An increasing number of children are heading to the emergency room after suffering severe allergic reactions and anaphylaxis, according to the findings new research.
In a report released by the Blue Cross Blue Shield Association, titled “Childhood Allergies in America”, researchers found that diagnoses for anaphylaxis increased 104% since 2010.
The study includes data from 9.6 million commercially insured American children age 18 and under per year, finding that than 1.7 million children, or about 18% of America kids, suffer from one or more types of allergy, those include anaphylaxis, the most severe reaction; dermatitis, a reaction to the skin; and rhinitis, which is primarily characterized by sneezing and runny nose.
The number of children experiencing severe anaphylaxis reactions continues to increase year after year. Rates of anaphylaxis increased 104% from 2010 to 2016. In addition, emergency room visits for anaphylaxis increased by 150%.
The report indicates the diagnoses were primarily a result of reactions to food. That was the case in nearly half of all reported instances. The most common triggers were peanuts, accounting for 22% of reactions, tree nuts and seeds accounting for 15%, and milk and eggs accounted for 6%.
In 53% of diagnoses, the cause of allergic reaction was unknown, and likely caused by foods or other unspecified causes, like insect bites.
The study also found that two of the most common allergic reactions, rhinitis and dermatitis, affect fewer children. Rhinitis affects about 9% of children and often peaks in the spring and fall with seasonal allergies. Dermatitis affects about 5% of children.
Researchers also indicated allergy diagnoses decrease as children age. More than 25% of children newborns to two year olds are diagnosed with one or more allergies. However, only about 14% of children ages 14 to 18 are diagnosed with one or more allergies.
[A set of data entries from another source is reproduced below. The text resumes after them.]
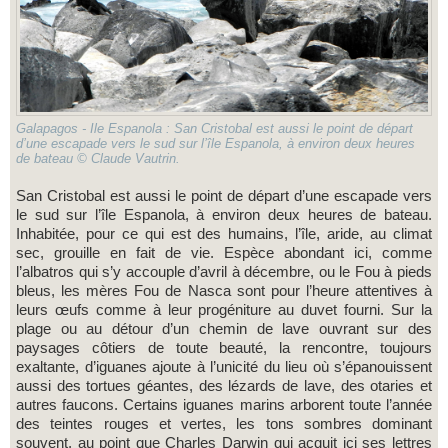
Galapagos - Ile Espanola : San Cristobal est aussi le point de départ
d’une escapade vers le sud sur l’île Espanola, à environ deux heures
de bateau © Claude Vautrin.
San Cristobal est aussi le point de départ d’une escapade vers
le sud sur l’île Espanola, à environ deux heures de bateau.
Inhabitée, pour ce qui est des humains, l’île, aride, au climat
sec, grouille en fait de vie. Espèce abondant ici, comme
l’albatros qui s’y accouple d’avril à décembre, ou le Fou à pieds
bleus, les mères Fou de Nasca sont pour l’heure attentives à
leurs œufs comme à leur progéniture au duvet fourni. Sur la
plage ou au détour d’un chemin de lave ouvrant sur des
paysages côtiers de toute beauté, la rencontre, toujours
exaltante, d’iguanes ajoute à l’unicité du lieu où s’épanouissent
aussi des tortues géantes, des lézards de lave, des otaries et
autres faucons. Certains iguanes marins arborent toute l’année
des teintes rouges et vertes, les tons sombres dominant
souvent, au point que Charles Darwin qui acquit ici ses lettres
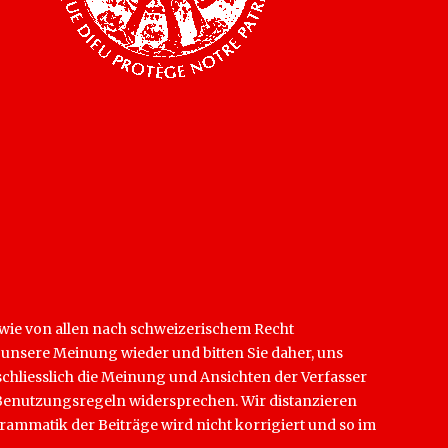
sowie von allen nach schweizerischem Recht
t unsere Meinung wieder und bitten Sie daher, uns
schliesslich die Meinung und Ansichten der Verfasser
en Benutzungsregeln widersprechen. Wir distanzieren
rammatik der Beiträge wird nicht korrigiert und so im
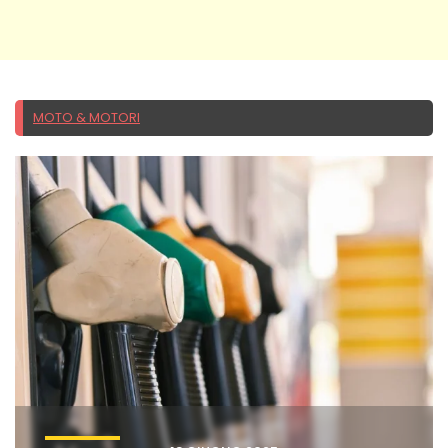
MOTO & MOTORI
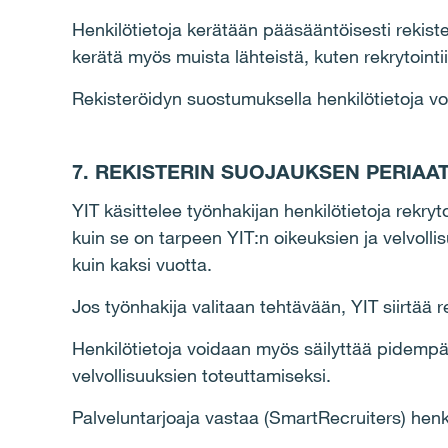
Henkilötietoja kerätään pääsääntöisesti rekiste
kerätä myös muista lähteistä, kuten rekrytointiin 
Rekisteröidyn suostumuksella henkilötietoja voi
7. REKISTERIN SUOJAUKSEN PERIAAT
YIT käsittelee työnhakijan henkilötietoja rekryt
kuin se on tarpeen YIT:n oikeuksien ja velvoll
kuin kaksi vuotta.
Jos työnhakija valitaan tehtävään, YIT siirtää r
Henkilötietoja voidaan myös säilyttää pidempää
velvollisuuksien toteuttamiseksi.
Palveluntarjoaja vastaa (SmartRecruiters) henk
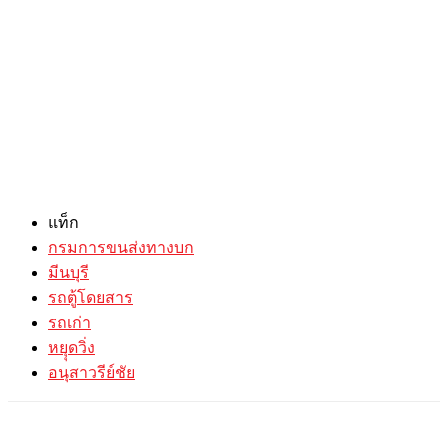
แท็ก
กรมการขนส่งทางบก
มีนบุรี
รถตู้โดยสาร
รถเก่า
หยุุดวิ่ง
อนุสาวรีย์ชัย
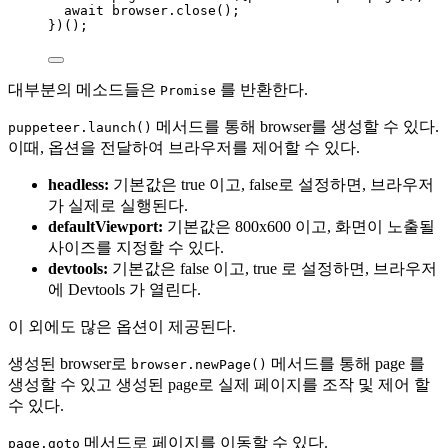
await
browser
.
close
();
})();
대부분의 메소드들은
를 반환한다.
Promise
메서드를 통해 browser를 생성할 수 있다.
puppeteer.launch()
이때, 옵션을 전달하여 브라우저를 제어할 수 있다.
headless:
기본값은 true 이고, false로 설정하면, 브라우저
가 실제로 실행된다.
defaultViewport:
기본값은 800x600 이고, 화면이 노출될
사이즈를 지정할 수 있다.
devtools:
기본값은 false 이고, true 로 설정하면, 브라우저
에 Devtools 가 열린다.
이 외에도 많은 옵션이 제공된다.
생성된 browser로
메서드를 통해 page 를
browser.newPage()
생성할 수 있고 생성된 page로 실제 페이지를 조작 및 제어 할
수 있다.
메서드로 페이지를 이동할 수 있다.
page.goto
Diagnosis rates also drop with age more so for boys than girls. Boys under three years old have the highest rate of diagnosis, at 26%. However, by the time they reach 14 to 18 years of age the rate decreases to 13%.
Researchers said the report’s findings emphasize the need for parents to be prepared for a potential reaction at any time. This can be especially hard since an allergy is typically unknown until a reaction occurs.
That is why they are calling on parents to prepare. One way to prepare for severe reactions, like anaphylaxis, is by keeping an epinephrine auto-injector, commonly referred to by the brand name EpiPen, on hand.
Although costs for auto-injectors have increased tremendously in recent years, it has finally begun to decrease more recently. In 2010, the EpiPen cost $129, and increased to $645 in 2016 for a two pack. That price has since decreased after controversy was raised concerning the price, dropping to $493. However, patients can get generic versions for $234.
Keeping auto-injectors and other over-the-counter allergy medications, like Benadryl, on hand can help prevent a severe reaction. Yet, being prepared and recognizing signs and symptoms of a reaction is especially important, researchers noted.